Create and activate a virtual environment:

python3 -m venv dlvpm-k3
source dlvpm-k3/bin/activate   # Windows: dlvpm-k3\Scripts\activate

Then choose one of the same install lines as above (e.g., ...[tf-cpu], ...[tf-gpu], etc.).


Verifying the backend

python -c "import keras, os; print('KERAS_BACKEND=', os.getenv('KERAS_BACKEND')); print('Detected backend:', keras.backend.backend())"

If needed, set the backend explicitly and re-run:

export KERAS_BACKEND=tensorflow   # or: torch

Notes

  • tf-gpu is Linux-only and uses tensorflow[and-cuda] (no separate CUDA toolkit install required).
  • torch-gpu extra is intentionally empty to avoid pulling CPU wheels from PyPI; always install CUDA-enabled PyTorch first.
  • If multiple backends are installed, Keras will pick one; use KERAS_BACKEND to force your choice.

Tutorials & Metrics

Three turnkey tutorials ship with the toolbox and default to the TensorFlow backend.

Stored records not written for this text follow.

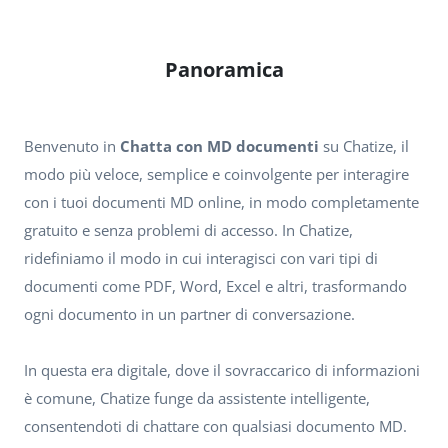
Panoramica
Benvenuto in
Chatta con MD documenti
su Chatize, il
modo più veloce, semplice e coinvolgente per interagire
con i tuoi documenti MD online, in modo completamente
gratuito e senza problemi di accesso. In Chatize,
ridefiniamo il modo in cui interagisci con vari tipi di
documenti come PDF, Word, Excel e altri, trasformando
ogni documento in un partner di conversazione.
In questa era digitale, dove il sovraccarico di informazioni
è comune, Chatize funge da assistente intelligente,
consentendoti di chattare con qualsiasi documento MD.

Launch them with:

  • python -m deep_lvpm.tutorial.tutorial_mnist_tf – associate MNIST images with labels and visualise the latent space.
  • python -m deep_lvpm.tutorial.tutorial_tcga_tf – integrate five TCGA lung cancer modalities using residual encoders.
  • python -m deep_lvpm.tutorial.tutorial_siamese_tf – train a Siamese encoder on CIFAR-10 and probe the embeddings linearly.

All tutorials report the expanded StructuralModel.evaluate metrics (total_loss, cross_metric, mse_loss, and redundancy) introduced in this release so you can monitor both cross-view alignment and within-view redundancy.